(Task directions): Below are records to write out exactly; drop the pictures when you do.

(Records to process):
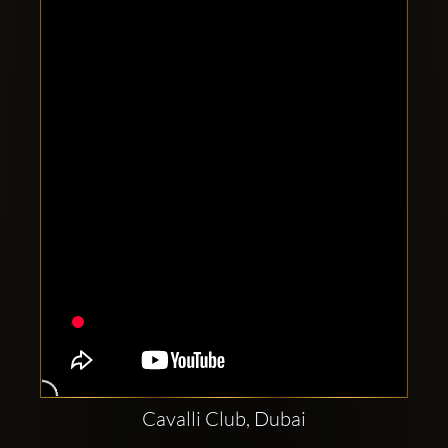
Comptes
sociaux
Clubbable:
Cavalli Club, Dubai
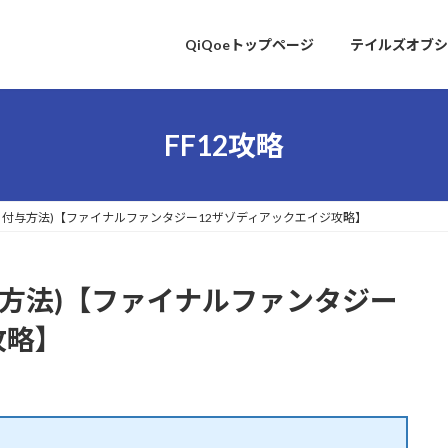
QiQoeトップページ
テイルズオブシ
FF12攻略
解除・付与方法)【ファイナルファンタジー12ザゾディアックエイジ攻略】
付与方法)【ファイナルファンタジー
攻略】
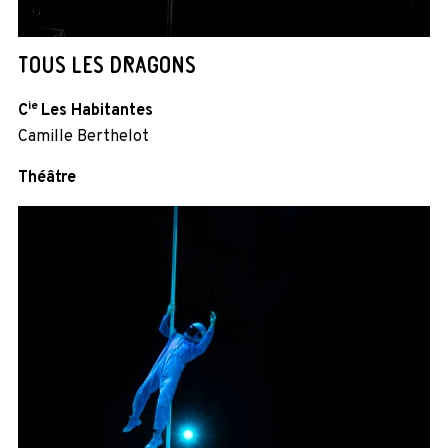
TOUS LES DRAGONS
ie
C
Les Habitantes
Camille Berthelot
Théâtre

(Result of this exercise):
Comptes
sociaux
Clubbable:
Cavalli Club, Dubai
QiQoeトップページ
テイルズオブシ
FF12攻略
解除・付与方法)【ファイナルファンタジー12ザゾディアックエイジ攻略】
付与方法)【ファイナルファンタジー
攻略】
TOUS LES DRAGONS
ie
C
Les Habitantes
Camille Berthelot
Théâtre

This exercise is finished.